Nada atrapalharia sua pregação! Pensou sorrindo para uma igreja católica que a
poucos metros dele se apresentava.
Era uma manhã quente de quarta-feira, vestia
um terno barato de cor preta que o fazia transpirar, na gola da camisa branca
sem gravata fechada até o último botão, se formava manchas de umidade do suor. Às
vezes sentia o ar pesado e a uma dificuldade em respirar, e com o dedo
indicador mais de uma vez, tentou afrouxar a gola da camisa deixando a garganta
livre para respirar. Neste momento fez uma pausa, colocou a bíblia que
carregava sobre uma valise de couro negro que estava aos seus pés, e comprou
uma garrafinha de água de um ambulante que sentado também prestava atenção em
suas palavras. Tirou do bolso uma moeda para pagar pela bebida, mas o ambulante
não quis, ele agradeceu com um: -
Obrigado irmão! Enquanto bebia olhava satisfeito ao redor, seu público
aumentava consideravelmente, os pastores estariam ali logo, logo, e poderiam
ver como ele estava se saindo bem em seu último teste para líder pastoral. Quase
não se continha de satisfação, pois agora se formava uma pequena multidão ao
seu redor. Sentia-se iluminado! Pois dezenas de olhos estranhos buscavam em
suas palavras orientação e consolo para os desafios da dura vida.
De
repente deixou a garrafinha de água cair, assustado, quando entre aqueles olhos
desconhecidos notou que sua esposa e filha se mantinham compassivas em pé à
distância, com olhares tristes direcionados para ele. Aquilo não era possível!
Pois as duas estavam em casa trancadas no quarto com suas gargantas cortadas!
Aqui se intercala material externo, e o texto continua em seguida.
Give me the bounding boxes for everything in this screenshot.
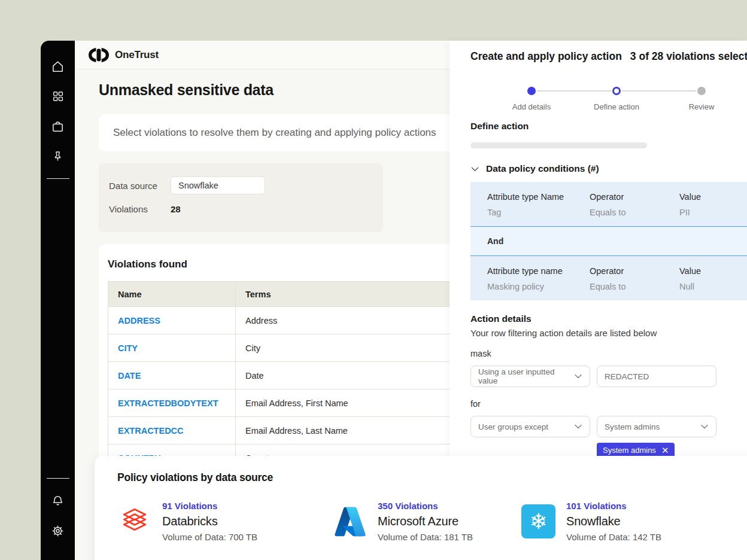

Jogadas no chão em meio a uma enorme poça de sangue coagulado. Tinha esta visão
em mente, pois ficara as observando durante toda a madrugada, sentado num
pequeno banco ao lado de seus corpos frios. Já estava de terno e cochilava com
a cabeça arqueada para trás, quando o despertador lhe avisou que chegara a hora
de seu compromisso e saiu de casa, vindo direto para a praça.
Estava
terrivelmente assustado com aquela visão, e mais de uma vez passou as mãos
geladas de terror nos olhos semiabertos pela força do sol do meio dia que se
aproximava. Esfregou uma, duas vezes, fazendo com que o suor quente do dia de
sol se misturasse com o suor gelado da noite do assassinato; Mas como as
aparições insistissem em ainda permanecer ali estáticas com olhares tristes,
desistiu de afasta-las e abaixou-se para pegar sua bíblia, mas ela sumiu! Não
estava em cima de sua valise, e nem no chão! As pessoas ao seu redor se
aproximavam ainda mais dele, ao seu redor se formava um circulo de quase uma
centena de pessoas estranhas que lhe cobravam com os olhos sedentos de suas
palavras acalentadoras, elas não falavam, não com voz, não com palavras que
poderiam ser escutadas por pessoas comuns. Mas ele ouvia claramente o clamor de
seu pedido:
- Fale mais! Mais! Mais!
Os olhos de todos se arregalavam e de suas bocas inertes nenhum som saia, mas
em sua mente ainda as escutava, o clamor se fazia cada vez mais alto.
- Mais, mais! Queremos
mais!
- Eu não posso! Sem minha
bíblia eu não posso... Ajudem-me, onde esta minha bíblia alguém a viu? A
pergunta se perdia no vazio daquela turba de ignorantes que o cercava cada vez
mais perto. No desespero, lembrou-se da valise a abrindo descontroladamente.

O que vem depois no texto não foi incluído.